INSTRUCTIONS TO FOLLOW> Print each entry in full, word for word, with no pictures in the result.
══════
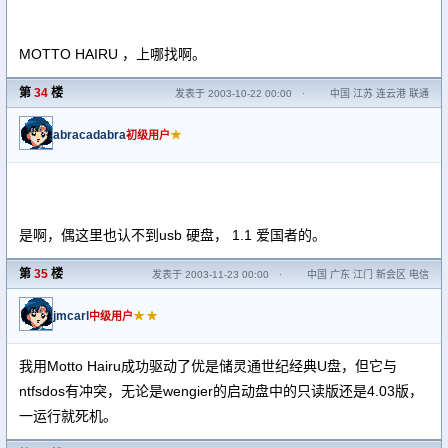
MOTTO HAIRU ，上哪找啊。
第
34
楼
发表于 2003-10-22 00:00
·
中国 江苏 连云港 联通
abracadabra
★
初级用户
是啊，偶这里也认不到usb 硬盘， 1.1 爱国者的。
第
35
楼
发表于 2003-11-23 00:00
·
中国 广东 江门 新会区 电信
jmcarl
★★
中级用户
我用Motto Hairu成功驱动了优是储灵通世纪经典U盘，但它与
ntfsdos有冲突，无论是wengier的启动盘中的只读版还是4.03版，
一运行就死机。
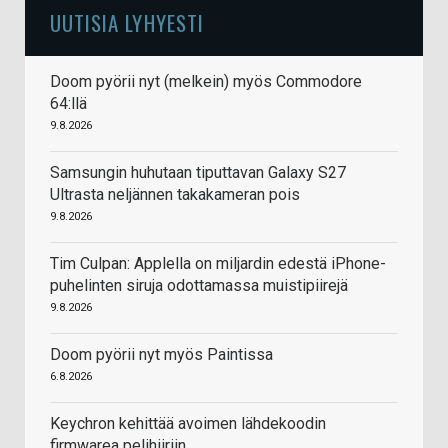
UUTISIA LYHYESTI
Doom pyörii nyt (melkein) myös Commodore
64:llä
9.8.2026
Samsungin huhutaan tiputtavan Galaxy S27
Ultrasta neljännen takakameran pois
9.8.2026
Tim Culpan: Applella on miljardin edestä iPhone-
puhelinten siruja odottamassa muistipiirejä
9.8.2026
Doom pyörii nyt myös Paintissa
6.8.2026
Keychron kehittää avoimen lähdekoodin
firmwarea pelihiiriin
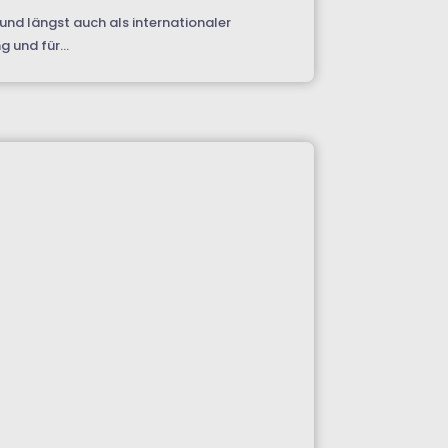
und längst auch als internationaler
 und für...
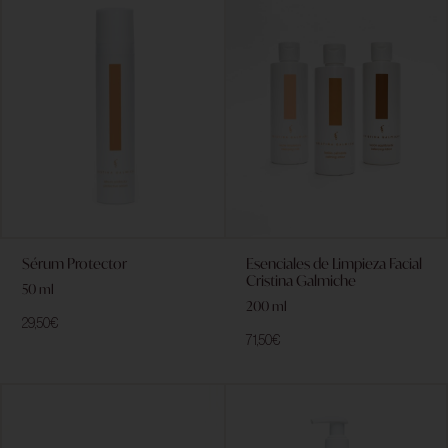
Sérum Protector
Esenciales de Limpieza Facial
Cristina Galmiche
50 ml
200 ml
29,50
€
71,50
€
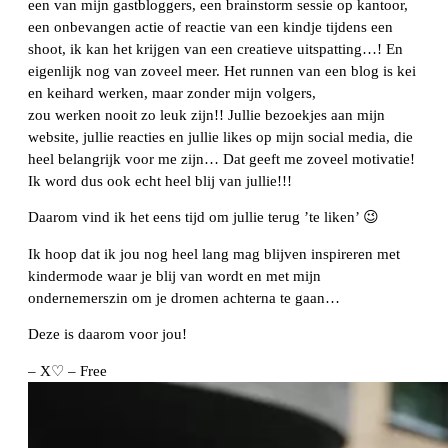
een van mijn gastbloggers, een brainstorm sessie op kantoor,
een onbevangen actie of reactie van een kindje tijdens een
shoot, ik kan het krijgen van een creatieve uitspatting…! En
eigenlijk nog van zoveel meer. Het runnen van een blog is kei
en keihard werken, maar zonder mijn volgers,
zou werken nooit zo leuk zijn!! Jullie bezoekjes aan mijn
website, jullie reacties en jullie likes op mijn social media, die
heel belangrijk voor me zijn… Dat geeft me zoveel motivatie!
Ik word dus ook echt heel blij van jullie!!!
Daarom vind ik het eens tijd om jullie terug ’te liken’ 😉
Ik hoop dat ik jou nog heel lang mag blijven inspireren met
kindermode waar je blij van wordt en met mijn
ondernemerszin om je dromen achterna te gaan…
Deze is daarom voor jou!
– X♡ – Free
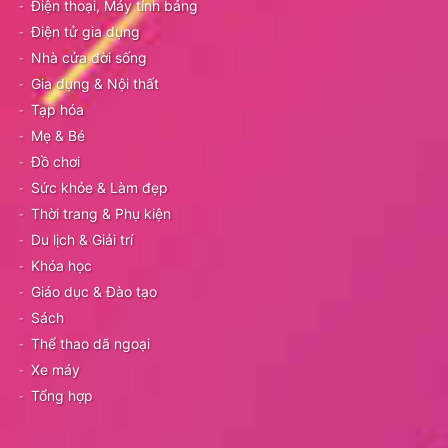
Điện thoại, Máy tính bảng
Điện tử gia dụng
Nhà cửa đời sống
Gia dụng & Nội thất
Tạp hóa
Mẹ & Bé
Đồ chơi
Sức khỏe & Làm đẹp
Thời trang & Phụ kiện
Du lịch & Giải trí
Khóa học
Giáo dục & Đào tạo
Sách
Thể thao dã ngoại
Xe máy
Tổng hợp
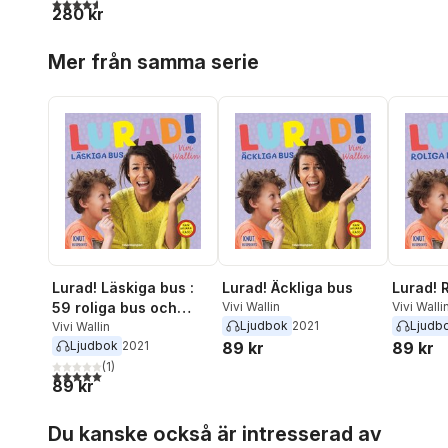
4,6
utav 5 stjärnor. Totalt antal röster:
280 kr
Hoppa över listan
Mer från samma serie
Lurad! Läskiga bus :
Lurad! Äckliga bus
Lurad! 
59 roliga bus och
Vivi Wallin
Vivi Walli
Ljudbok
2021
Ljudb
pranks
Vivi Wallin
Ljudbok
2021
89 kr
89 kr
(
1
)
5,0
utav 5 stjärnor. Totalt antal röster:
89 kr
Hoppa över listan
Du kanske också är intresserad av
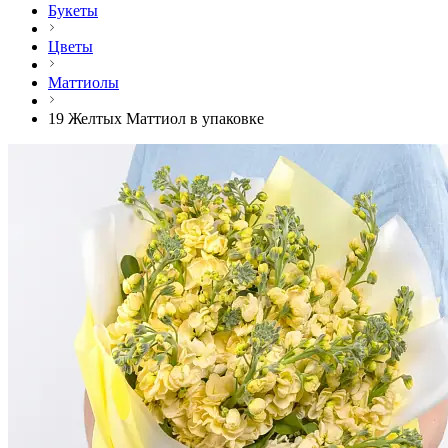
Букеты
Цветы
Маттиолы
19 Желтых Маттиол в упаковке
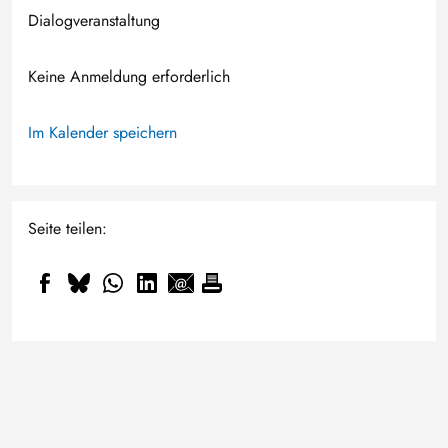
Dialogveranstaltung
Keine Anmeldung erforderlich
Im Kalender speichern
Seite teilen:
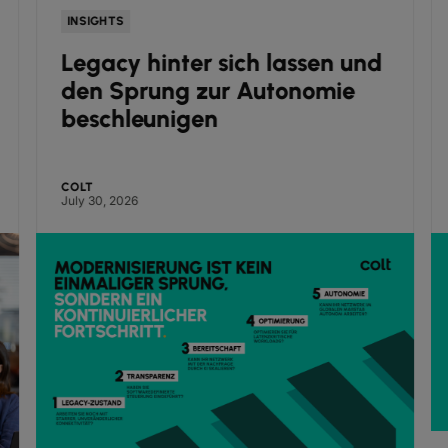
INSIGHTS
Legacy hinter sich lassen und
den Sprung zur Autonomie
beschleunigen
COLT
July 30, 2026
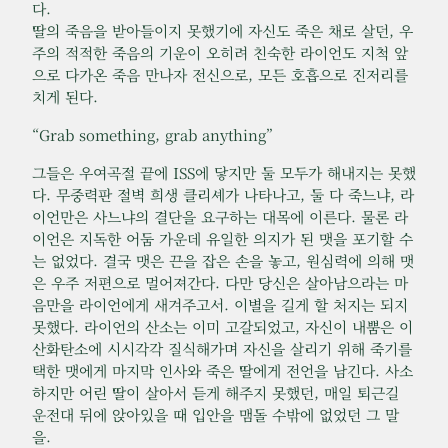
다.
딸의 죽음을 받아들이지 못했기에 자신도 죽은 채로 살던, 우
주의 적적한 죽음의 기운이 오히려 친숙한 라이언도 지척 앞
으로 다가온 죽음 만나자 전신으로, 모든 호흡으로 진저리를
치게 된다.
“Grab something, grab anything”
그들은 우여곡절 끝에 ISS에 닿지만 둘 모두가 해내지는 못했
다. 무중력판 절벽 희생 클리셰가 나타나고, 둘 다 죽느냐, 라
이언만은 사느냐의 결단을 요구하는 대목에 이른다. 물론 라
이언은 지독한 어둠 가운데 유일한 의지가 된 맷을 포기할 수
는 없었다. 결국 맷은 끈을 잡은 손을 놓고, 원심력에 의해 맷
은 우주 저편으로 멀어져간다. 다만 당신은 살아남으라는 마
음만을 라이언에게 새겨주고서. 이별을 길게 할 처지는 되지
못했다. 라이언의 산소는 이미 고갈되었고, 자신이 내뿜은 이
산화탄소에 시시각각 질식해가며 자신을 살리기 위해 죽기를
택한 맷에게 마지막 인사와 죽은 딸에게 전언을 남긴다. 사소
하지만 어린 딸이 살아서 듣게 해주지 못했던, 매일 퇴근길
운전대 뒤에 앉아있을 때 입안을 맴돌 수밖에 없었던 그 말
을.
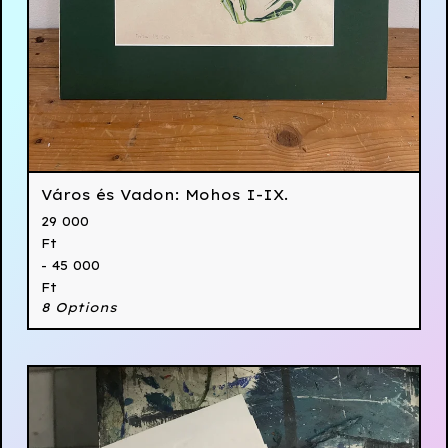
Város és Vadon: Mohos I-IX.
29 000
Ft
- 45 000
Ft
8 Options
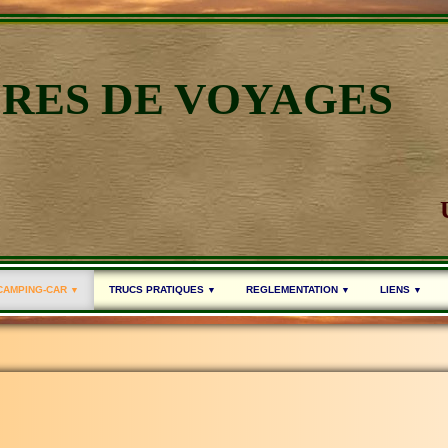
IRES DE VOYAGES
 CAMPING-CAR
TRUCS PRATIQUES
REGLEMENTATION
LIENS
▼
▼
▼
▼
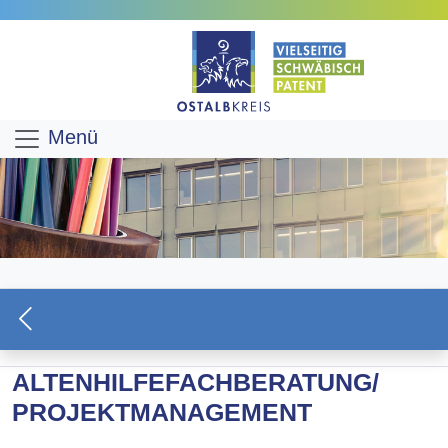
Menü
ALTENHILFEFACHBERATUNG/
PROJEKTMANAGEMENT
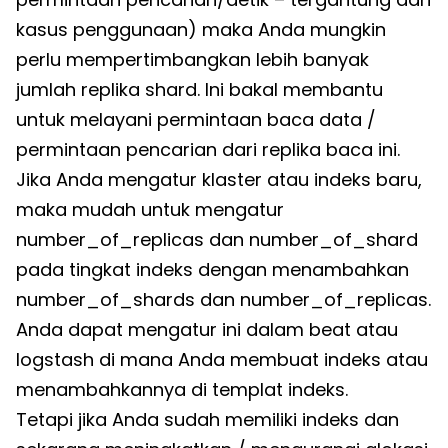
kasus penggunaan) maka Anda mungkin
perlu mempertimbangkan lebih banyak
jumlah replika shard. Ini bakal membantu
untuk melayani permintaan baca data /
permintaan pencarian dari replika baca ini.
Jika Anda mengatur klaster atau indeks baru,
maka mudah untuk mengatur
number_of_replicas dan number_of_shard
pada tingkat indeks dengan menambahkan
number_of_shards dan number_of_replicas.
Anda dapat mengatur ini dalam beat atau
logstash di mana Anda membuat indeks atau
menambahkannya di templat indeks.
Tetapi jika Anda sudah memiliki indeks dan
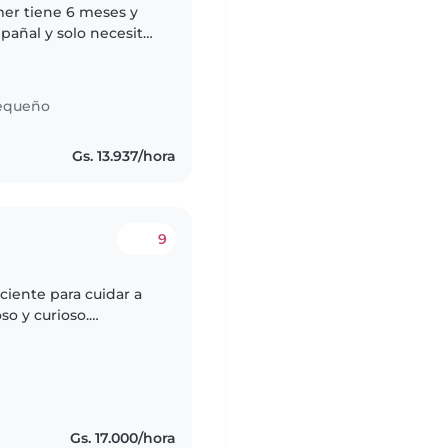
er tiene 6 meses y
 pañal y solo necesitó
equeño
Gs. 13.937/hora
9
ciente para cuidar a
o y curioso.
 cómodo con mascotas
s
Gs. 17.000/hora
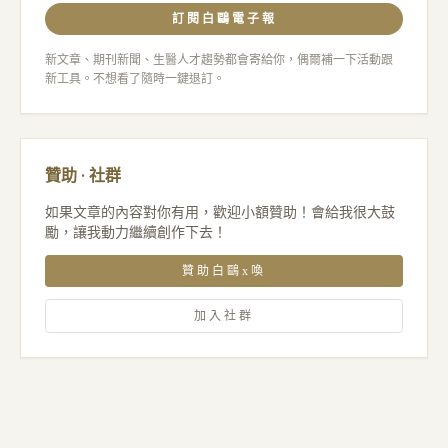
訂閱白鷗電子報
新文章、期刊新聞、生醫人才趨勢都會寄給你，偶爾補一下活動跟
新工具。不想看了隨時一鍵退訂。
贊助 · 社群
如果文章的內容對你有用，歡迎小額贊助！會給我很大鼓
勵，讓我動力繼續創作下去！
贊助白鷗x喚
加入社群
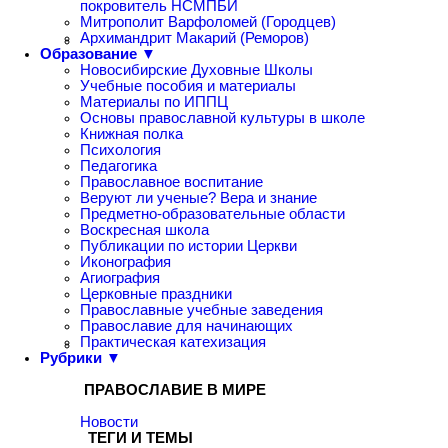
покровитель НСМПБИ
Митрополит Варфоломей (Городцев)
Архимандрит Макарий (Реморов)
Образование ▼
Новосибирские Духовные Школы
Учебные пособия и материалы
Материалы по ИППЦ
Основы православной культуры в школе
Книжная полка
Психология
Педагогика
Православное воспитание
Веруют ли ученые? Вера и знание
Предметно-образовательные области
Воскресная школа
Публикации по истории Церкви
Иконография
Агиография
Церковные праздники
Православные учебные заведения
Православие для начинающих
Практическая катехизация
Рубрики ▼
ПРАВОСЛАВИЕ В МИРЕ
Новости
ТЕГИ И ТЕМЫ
══════
RESPONSE BELOW>
MOTTO HAIRU ，上哪找啊。
第
34
楼
发表于 2003-10-22 00:00
·
中国 江苏 连云港 联通
abracadabra
★
初级用户
是啊，偶这里也认不到usb 硬盘， 1.1 爱国者的。
第
35
楼
发表于 2003-11-23 00:00
·
中国 广东 江门 新会区 电信
jmcarl
★★
中级用户
我用Motto Hairu成功驱动了优是储灵通世纪经典U盘，但它与
ntfsdos有冲突，无论是wengier的启动盘中的只读版还是4.03版，
一运行就死机。
UUTISIA LYHYESTI
Doom pyörii nyt (melkein) myös Commodore
64:llä
9.8.2026
Samsungin huhutaan tiputtavan Galaxy S27
Ultrasta neljännen takakameran pois
9.8.2026
Tim Culpan: Applella on miljardin edestä iPhone-
puhelinten siruja odottamassa muistipiirejä
9.8.2026
Doom pyörii nyt myös Paintissa
6.8.2026
Keychron kehittää avoimen lähdekoodin
firmwarea pelihiiriin
und längst auch als internationaler
 und für...
Sérum Protector
Esenciales de Limpieza Facial
Cristina Galmiche
50 ml
200 ml
29,50
€
71,50
€
een van mijn gastbloggers, een brainstorm sessie op kantoor,
een onbevangen actie of reactie van een kindje tijdens een
shoot, ik kan het krijgen van een creatieve uitspatting…! En
eigenlijk nog van zoveel meer. Het runnen van een blog is kei
en keihard werken, maar zonder mijn volgers,
zou werken nooit zo leuk zijn!! Jullie bezoekjes aan mijn
website, jullie reacties en jullie likes op mijn social media, die
heel belangrijk voor me zijn… Dat geeft me zoveel motivatie!
Ik word dus ook echt heel blij van jullie!!!
Daarom vind ik het eens tijd om jullie terug ’te liken’ 😉
Ik hoop dat ik jou nog heel lang mag blijven inspireren met
kindermode waar je blij van wordt en met mijn
ondernemerszin om je dromen achterna te gaan…
Deze is daarom voor jou!
– X♡ – Free
Điện thoại, Máy tính bảng
Điện tử gia dụng
Nhà cửa đời sống
Gia dụng & Nội thất
Tạp hóa
Mẹ & Bé
Đồ chơi
Sức khỏe & Làm đẹp
Thời trang & Phụ kiện
Du lịch & Giải trí
Khóa học
Giáo dục & Đào tạo
Sách
Thể thao dã ngoại
Xe máy
Tổng hợp
4,6
utav 5 stjärnor. Totalt antal röster:
280 kr
Hoppa över listan
Mer från samma serie
Lurad! Läskiga bus :
Lurad! Äckliga bus
Lurad! 
59 roliga bus och
Vivi Wallin
Vivi Walli
Ljudbok
2021
Ljudb
pranks
Vivi Wallin
Ljudbok
2021
89 kr
89 kr
(
1
)
5,0
utav 5 stjärnor. Totalt antal röster:
89 kr
Hoppa över listan
Du kanske också är intresserad av
Букеты
Цветы
Маттиолы
19 Желтых Маттиол в упаковке
Dialogveranstaltung
Keine Anmeldung erforderlich
Im Kalender speichern
Seite teilen:
INSIGHTS
Legacy hinter sich lassen und
den Sprung zur Autonomie
beschleunigen
COLT
July 30, 2026
다.
딸의 죽음을 받아들이지 못했기에 자신도 죽은 채로 살던, 우
주의 적적한 죽음의 기운이 오히려 친숙한 라이언도 지척 앞
으로 다가온 죽음 만나자 전신으로, 모든 호흡으로 진저리를
치게 된다.
“Grab something, grab anything”
그들은 우여곡절 끝에 ISS에 닿지만 둘 모두가 해내지는 못했
다. 무중력판 절벽 희생 클리셰가 나타나고, 둘 다 죽느냐, 라
이언만은 사느냐의 결단을 요구하는 대목에 이른다. 물론 라
이언은 지독한 어둠 가운데 유일한 의지가 된 맷을 포기할 수
는 없었다. 결국 맷은 끈을 잡은 손을 놓고, 원심력에 의해 맷
은 우주 저편으로 멀어져간다. 다만 당신은 살아남으라는 마
음만을 라이언에게 새겨주고서. 이별을 길게 할 처지는 되지
못했다. 라이언의 산소는 이미 고갈되었고, 자신이 내뿜은 이
산화탄소에 시시각각 질식해가며 자신을 살리기 위해 죽기를
택한 맷에게 마지막 인사와 죽은 딸에게 전언을 남긴다. 사소
하지만 어린 딸이 살아서 듣게 해주지 못했던, 매일 퇴근길
운전대 뒤에 앉아있을 때 입안을 맴돌 수밖에 없었던 그 말
을.
Város és Vadon: Mohos I-IX.
29 000
Ft
- 45 000
Ft
8 Options
IRES DE VOYAGES
 CAMPING-CAR
TRUCS PRATIQUES
REGLEMENTATION
LIENS
▼
▼
▼
▼
Menü
ALTENHILFEFACHBERATUNG/
PROJEKTMANAGEMENT
kasus penggunaan) maka Anda mungkin
perlu mempertimbangkan lebih banyak
jumlah replika shard. Ini bakal membantu
untuk melayani permintaan baca data /
permintaan pencarian dari replika baca ini.
Jika Anda mengatur klaster atau indeks baru,
maka mudah untuk mengatur
number_of_replicas dan number_of_shard
pada tingkat indeks dengan menambahkan
number_of_shards dan number_of_replicas.
Anda dapat mengatur ini dalam beat atau
logstash di mana Anda membuat indeks atau
menambahkannya di templat indeks.
Tetapi jika Anda sudah memiliki indeks dan
er tiene 6 meses y
 pañal y solo necesitó
equeño
Gs. 13.937/hora
9
ciente para cuidar a
o y curioso.
 cómodo con mascotas
s
Gs. 17.000/hora
訂閱白鷗電子報
新文章、期刊新聞、生醫人才趨勢都會寄給你，偶爾補一下活動跟
新工具。不想看了隨時一鍵退訂。
贊助 · 社群
如果文章的內容對你有用，歡迎小額贊助！會給我很大鼓
勵，讓我動力繼續創作下去！
贊助白鷗x喚
加入社群
покровитель НСМПБИ
Митрополит Варфоломей (Городцев)
Архимандрит Макарий (Реморов)
Образование ▼
Новосибирские Духовные Школы
Учебные пособия и материалы
Материалы по ИППЦ
Основы православной культуры в школе
Книжная полка
Психология
Педагогика
Православное воспитание
Веруют ли ученые? Вера и знание
Предметно-образовательные области
Воскресная школа
Публикации по истории Церкви
Иконография
Агиография
Церковные праздники
Православные учебные заведения
Православие для начинающих
Практическая катехизация
Рубрики ▼
ПРАВОСЛАВИЕ В МИРЕ
Новости
ТЕГИ И ТЕМЫ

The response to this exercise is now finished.